Bormioli – Contro la repressione, allargare il fronte della lotta!

Fidenza (Pr) – Dal 23 dicembre i facchini dello stabilimento Bormioli sono scesi in sciopero, con presidio all’ingresso della fabbrica. La lotta dei facchini è iniziata per rivendicare, di fronte al cambio di cooperativa presso la quale sono assunti, il mantenimento delle loro condizioni di lavoro.
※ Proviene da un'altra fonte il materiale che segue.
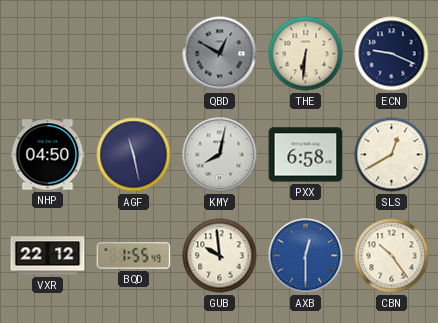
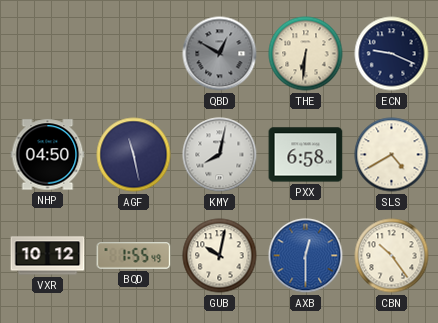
SLS: 12:40 -> 4:40
VXR: 22:12 -> 10:12
GUB: 9:59 -> 10:02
La cooperativa subentrante non vuole riconoscere l’attuale inquadramento di livello dei lavoratori e la loro anzianità di servizio. Tutto azzerato. Pretende inoltre la completa disponibilità al trasferimento degli addetti, anche fuori provincia.

La risposta ai facchini in lotta è stato un brutale atto repressivo da parte della polizia. I lavoratori e gli attivisti presenti al picchetto davanti allo stabilimento sono stati prelevati dalla celere per essere portati in questura, identificati e denunciati per occupazione di proprietà privata.
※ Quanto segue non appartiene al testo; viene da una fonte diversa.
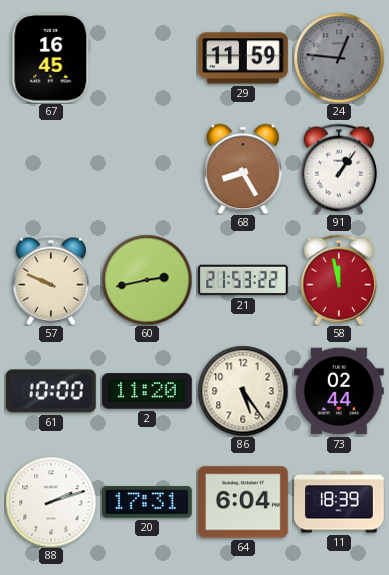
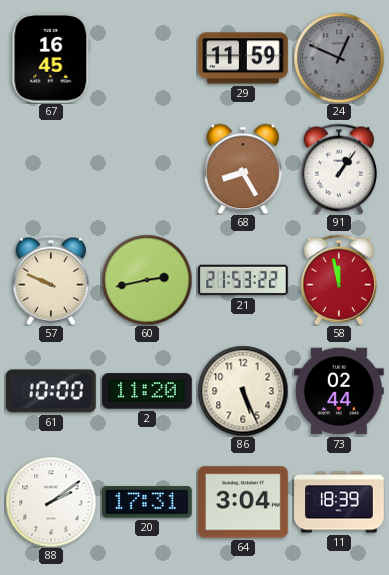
24: 12:46 -> 12:49
86: 5:24 -> 5:26
88: 2:12 -> 2:09
64: 6:04 -> 3:04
Il giorno precedente allo sgombero, la cooperativa è giunta all’accordo con CGIL e CISL, i confederali hanno sottoscritto il contratto che mette nero su bianco le pretese della cooperativa, contratto ritenuto invece inaccettabile dal SI COBAS, sindacato a cui i facchini in mobilitazione fanno riferimento.

Nei giorni seguenti la RSU della Bormioli di Fidenza ha prodotto un comunicato in cui la lotta dei facchini viene ritenuta assurda e scriteriata. La realtà è che di fronte all’arroganza padronale non sempre si può abbassare la testa, alimentare una contrapposizione tra lavoratori può essere utile solo solo ai padroni, non certo agli stessi lavoratori, nemmeno a quelli più tutelati che da un momento all’altro potrebbero vedersi togliere diritti con il ricatto che c’è chi è meno garantito di loro.

L’azione repressiva messa in campo rappresenta un attacco alla legittimità della lotte dei lavoratori per il miglioramento (o mantenimento, come in questo caso) delle condizioni di lavoro. La repressione va contrastata allargando il fronte della lotta. Da ogni sindacato e da ogni attivista sindacale sul territorio dovrebbe esserci la condanna di atti repressivi come questo. Ci deve essere il ritiro delle denunce e la piena solidarietà alla mobilitazione in corso.